On June 21, 2021, the Defendants filed an Affidavit against the Plaintiff’s application for an order for Summary of Judgment against the Defendants in the Court of Queen’s Bench of Alberta Judicial District of Calgary. The Defendants claim that the Plaintiff owes $128,597 ($171,531 Cdn) to the Defendants for, but are not limited to, for expenses incurred on leases operated by the Defendants, and that the Defendants have a right to off-set costs against any monies that may be owed to the Plaintiff’s.


On June 22, 2021, upon an application by the Plaintiff for an order for Summary of Judgment against the Defendants and upon the Court reviewing the Affidavits filed by the Plaintiff and Defendants and upon hearing counsel for the Plaintiff and counsel for the Defendants, the Court denied the Plaintiff’s order for a Summary of Judgment against the Defendants.


The Defendants deny the Plaintiff’s claim regarding all of the monies which are claimed to be owed to the Defendants by the Plaintiff. The Defendants plan to vigorously defend itself against the Plaintiff’s claims, but has provided for some of the claimed amounts in the Company’s books.

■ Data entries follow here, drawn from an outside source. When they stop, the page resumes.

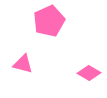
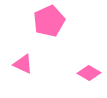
pink triangle: rotated 10 degrees clockwise
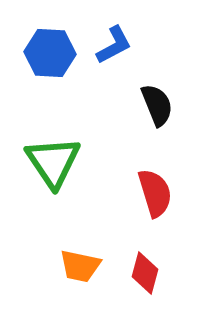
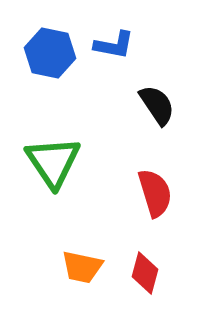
blue L-shape: rotated 39 degrees clockwise
blue hexagon: rotated 9 degrees clockwise
black semicircle: rotated 12 degrees counterclockwise
orange trapezoid: moved 2 px right, 1 px down
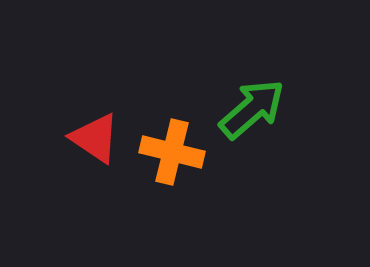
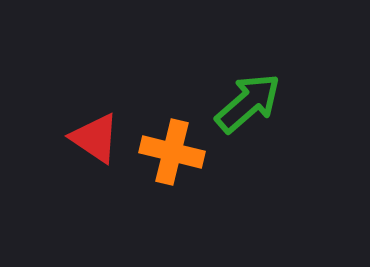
green arrow: moved 4 px left, 6 px up
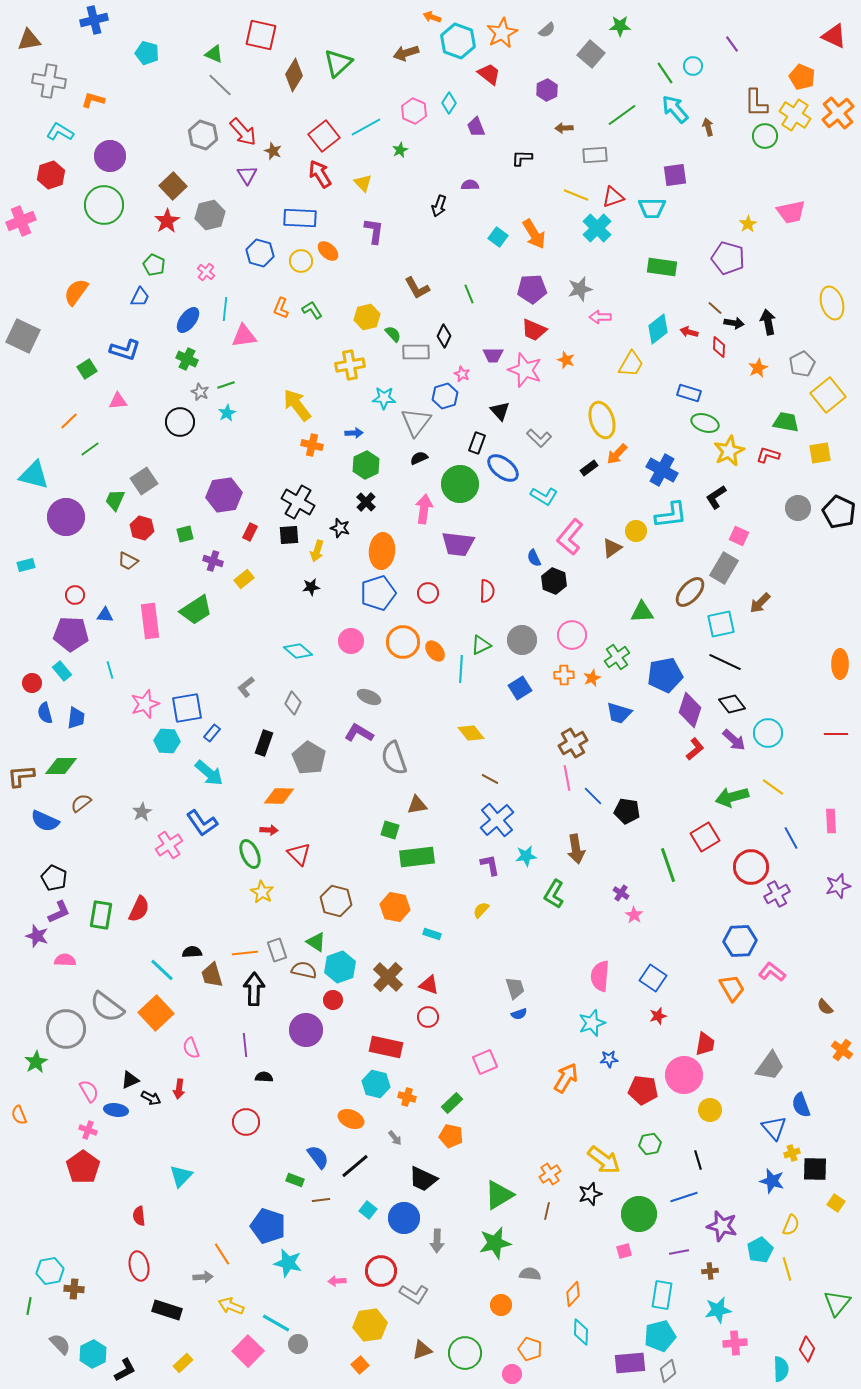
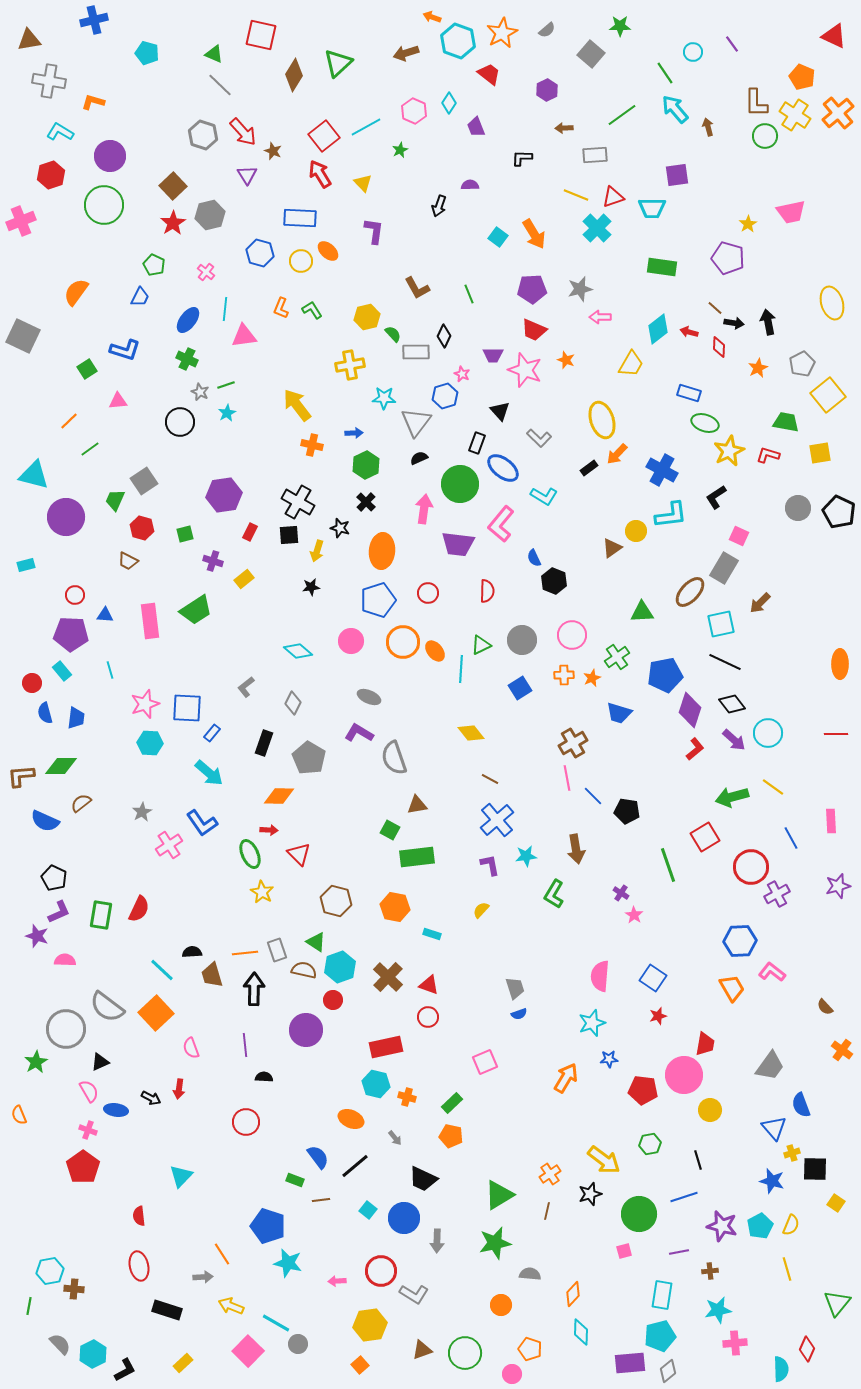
cyan circle at (693, 66): moved 14 px up
orange L-shape at (93, 100): moved 2 px down
purple square at (675, 175): moved 2 px right
red star at (167, 221): moved 6 px right, 2 px down
pink L-shape at (570, 537): moved 69 px left, 13 px up
blue pentagon at (378, 593): moved 7 px down
blue square at (187, 708): rotated 12 degrees clockwise
cyan hexagon at (167, 741): moved 17 px left, 2 px down
green square at (390, 830): rotated 12 degrees clockwise
red rectangle at (386, 1047): rotated 24 degrees counterclockwise
black triangle at (130, 1080): moved 30 px left, 18 px up
cyan pentagon at (760, 1250): moved 24 px up
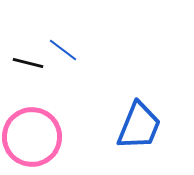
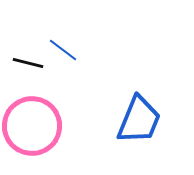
blue trapezoid: moved 6 px up
pink circle: moved 11 px up
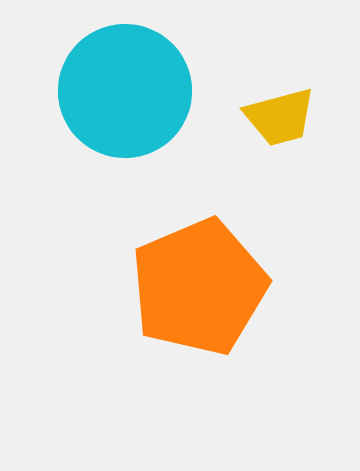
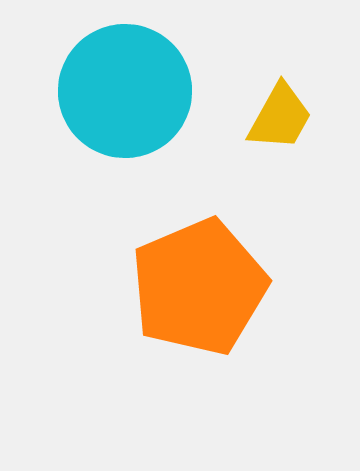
yellow trapezoid: rotated 46 degrees counterclockwise
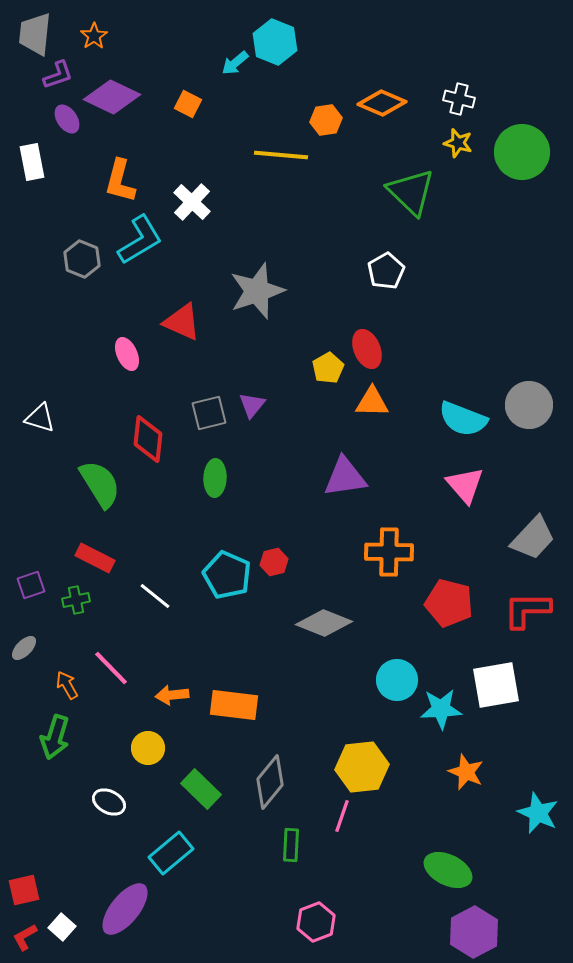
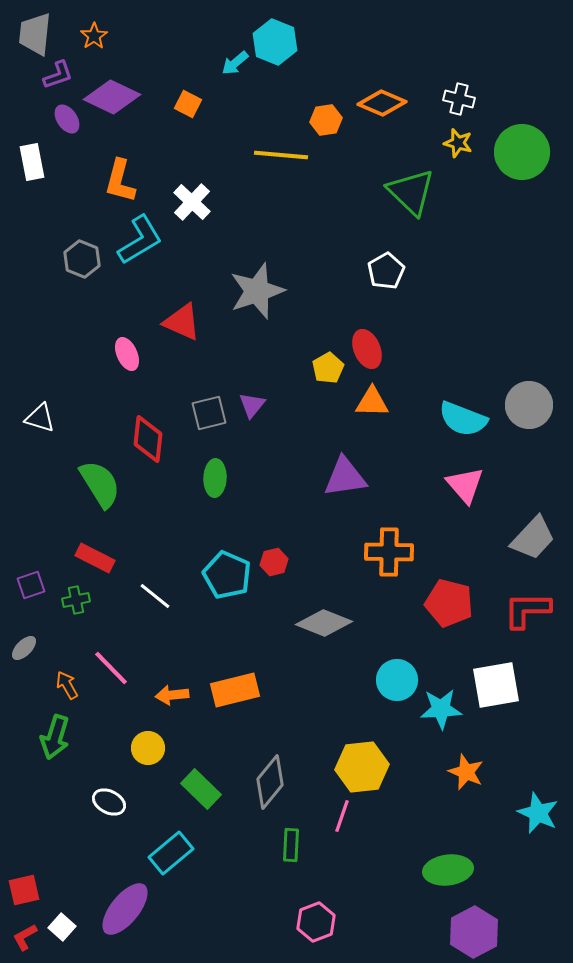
orange rectangle at (234, 705): moved 1 px right, 15 px up; rotated 21 degrees counterclockwise
green ellipse at (448, 870): rotated 33 degrees counterclockwise
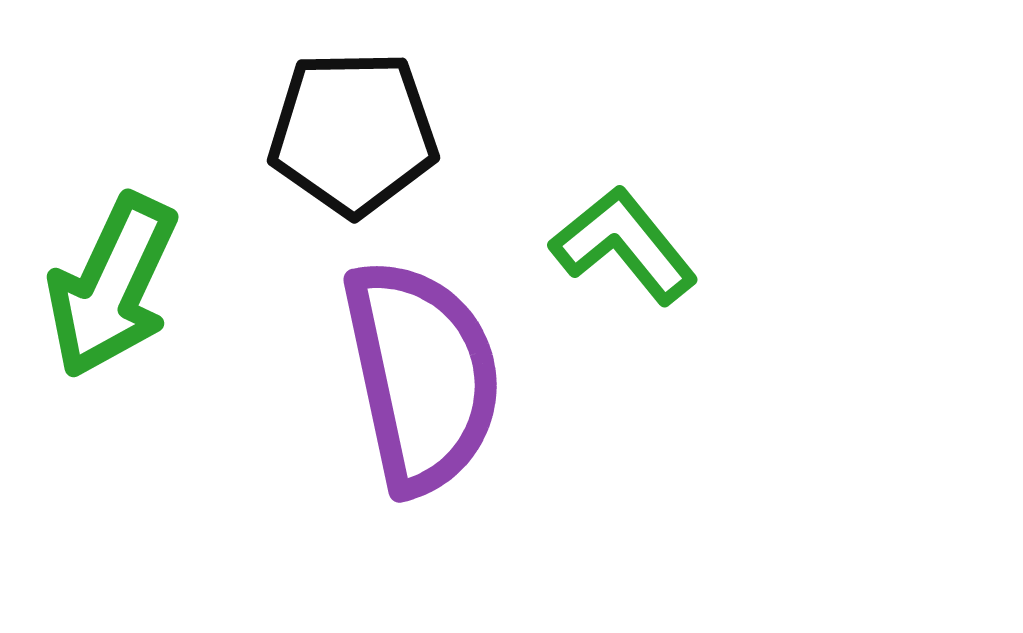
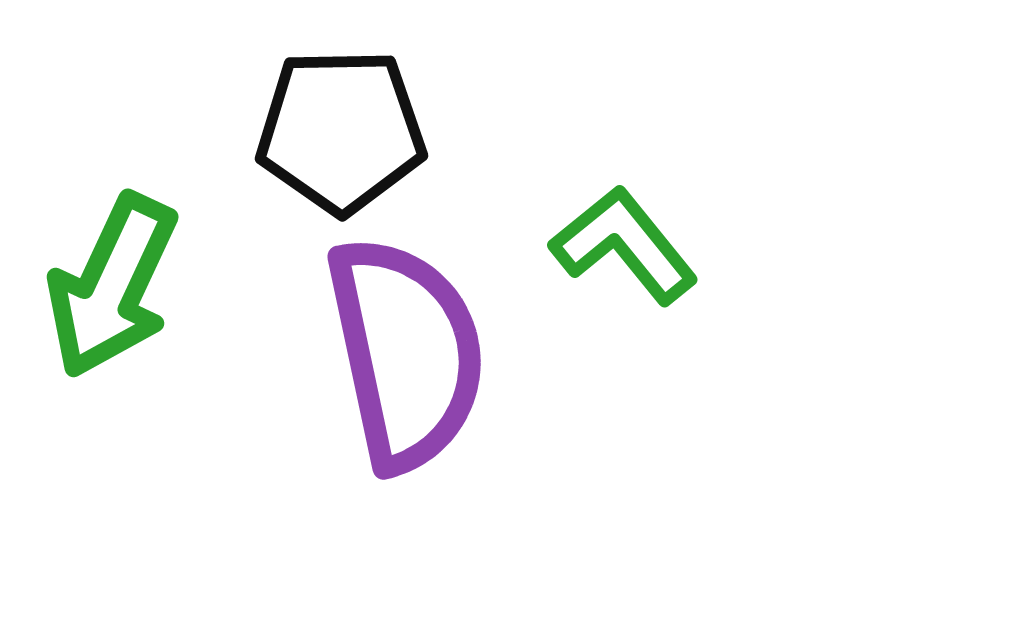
black pentagon: moved 12 px left, 2 px up
purple semicircle: moved 16 px left, 23 px up
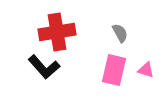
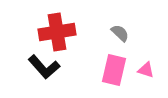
gray semicircle: rotated 18 degrees counterclockwise
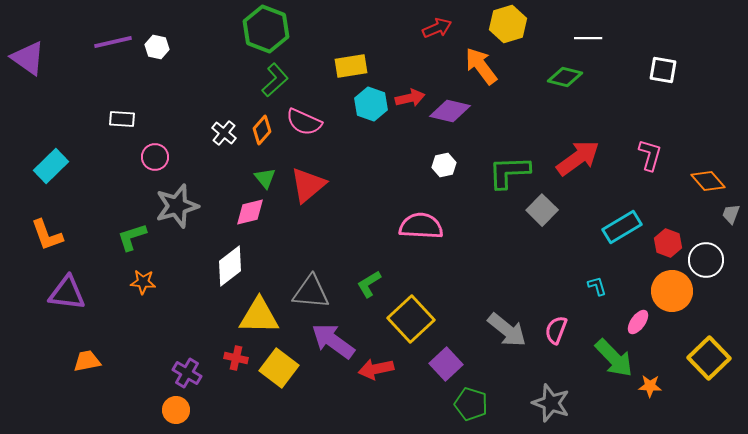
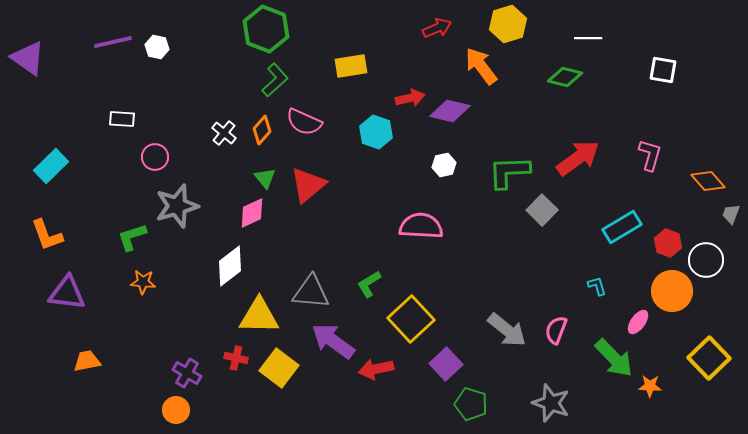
cyan hexagon at (371, 104): moved 5 px right, 28 px down
pink diamond at (250, 212): moved 2 px right, 1 px down; rotated 12 degrees counterclockwise
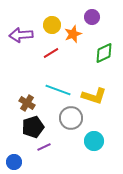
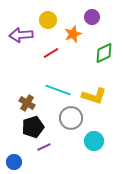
yellow circle: moved 4 px left, 5 px up
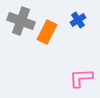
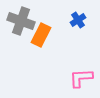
orange rectangle: moved 6 px left, 3 px down
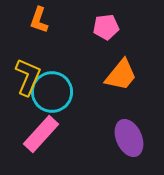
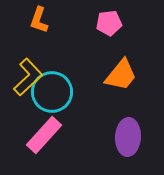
pink pentagon: moved 3 px right, 4 px up
yellow L-shape: rotated 24 degrees clockwise
pink rectangle: moved 3 px right, 1 px down
purple ellipse: moved 1 px left, 1 px up; rotated 27 degrees clockwise
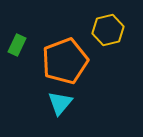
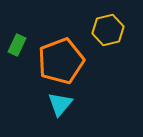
orange pentagon: moved 4 px left
cyan triangle: moved 1 px down
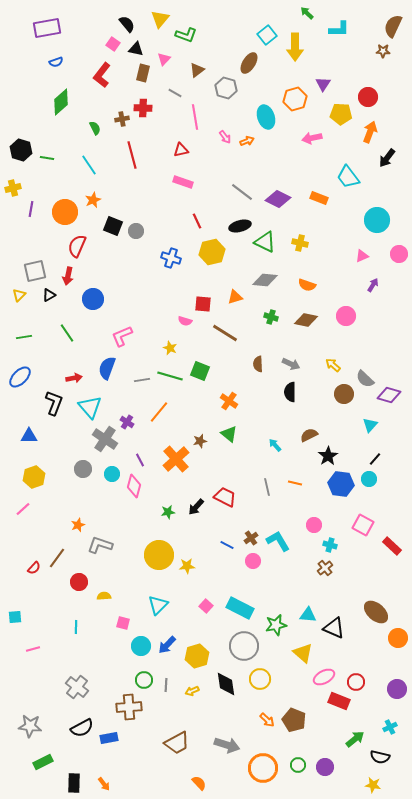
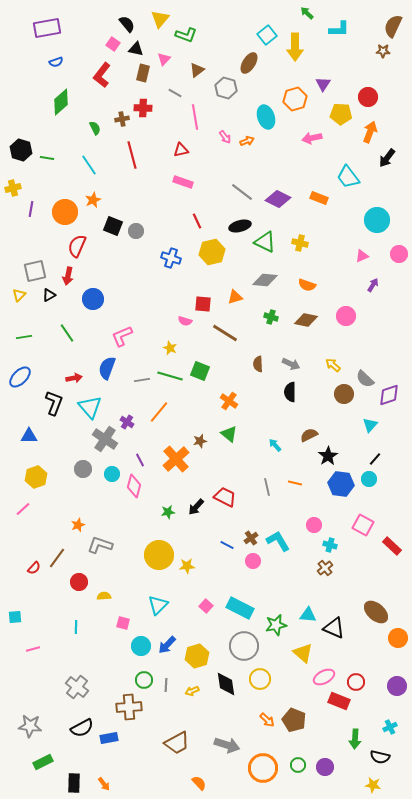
purple diamond at (389, 395): rotated 35 degrees counterclockwise
yellow hexagon at (34, 477): moved 2 px right
purple circle at (397, 689): moved 3 px up
green arrow at (355, 739): rotated 132 degrees clockwise
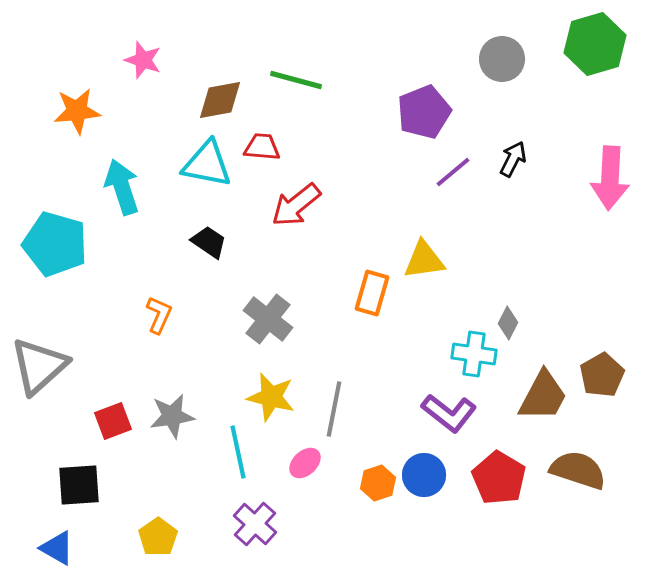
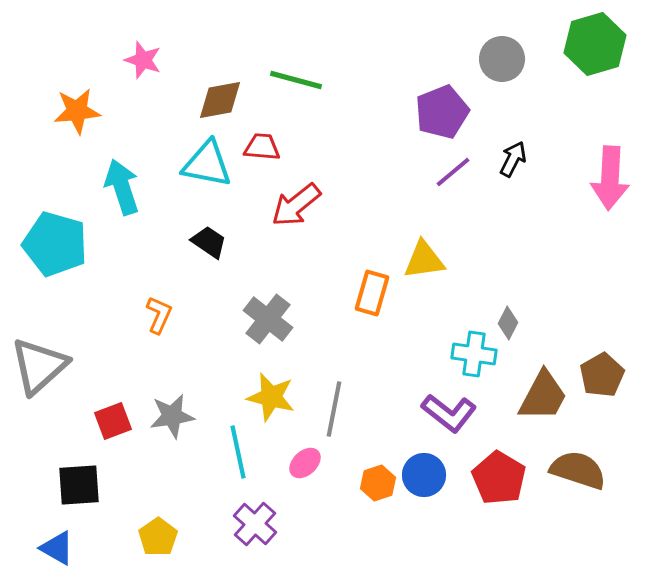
purple pentagon: moved 18 px right
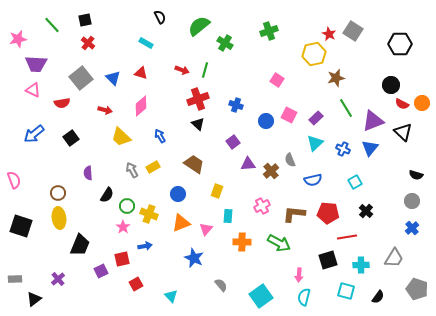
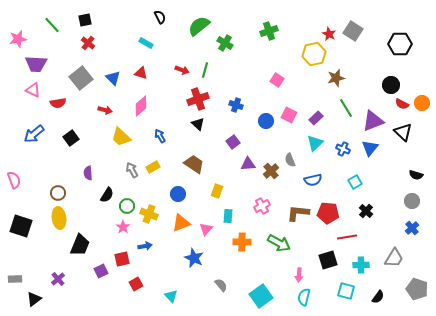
red semicircle at (62, 103): moved 4 px left
brown L-shape at (294, 214): moved 4 px right, 1 px up
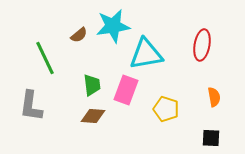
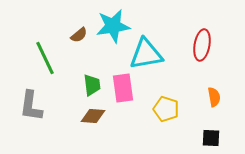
pink rectangle: moved 3 px left, 2 px up; rotated 28 degrees counterclockwise
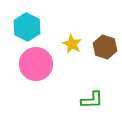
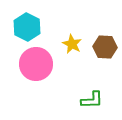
brown hexagon: rotated 15 degrees counterclockwise
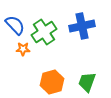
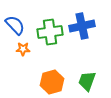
green cross: moved 6 px right; rotated 25 degrees clockwise
green trapezoid: moved 1 px up
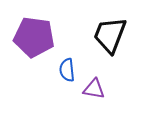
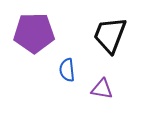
purple pentagon: moved 4 px up; rotated 9 degrees counterclockwise
purple triangle: moved 8 px right
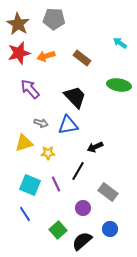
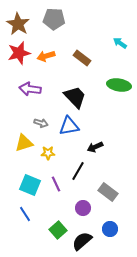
purple arrow: rotated 40 degrees counterclockwise
blue triangle: moved 1 px right, 1 px down
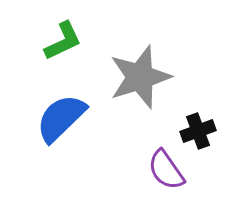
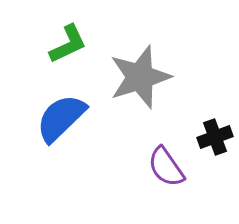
green L-shape: moved 5 px right, 3 px down
black cross: moved 17 px right, 6 px down
purple semicircle: moved 3 px up
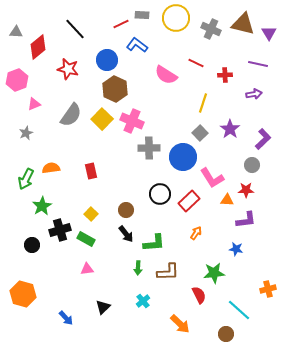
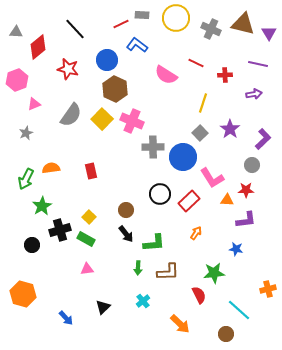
gray cross at (149, 148): moved 4 px right, 1 px up
yellow square at (91, 214): moved 2 px left, 3 px down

Common Stock Issued and Outstanding


As previously disclosed in the Company’s Annual Report on Form 10-K for the year ending September 30, 2019, between June 8 to 10, 2018, five directors, two contractors and one employee of the Company, exercised a total of 3,150,000 option shares at an exercise price of $0.05 by way of a cashless exercise to acquire a total of 899,998 common shares of the Company. On June 19, 2018, one director of the Company acquired 300,000 common shares of the Company upon exercising stock options, at an exercise price of $0.05 per common share for total gross proceeds to the Company of $15,000. All of the stock certificates from the exercise of these stock options are held in escrow upon final approval and release by Management of the Company. Subsequently, on June 8, 2021, Management of the Company determined that the conditions to issue the common shares were not met and 1,199,998 common shares previously exercised in June of 2018 will be returned to treasury and $15,000 will be booked as a loan from one director.


Farmout Agreement


In accordance with the Farmout Agreement the Company entered into on July 31, 2013, the Farmee is required to provide up to $30,000 per month to cover the Company’s monthly administrative expenses. Since March of 2020, the Farmee has been delinquent in making its monthly payments in full to the Company. Currently the Farmee has only been paying about half of the $30,000 per month payments to the Company late and not on a consistent monthly basis. To date the Farmee owes the Company approximately $345,000 in administrative costs as required by the Farmout Agreement.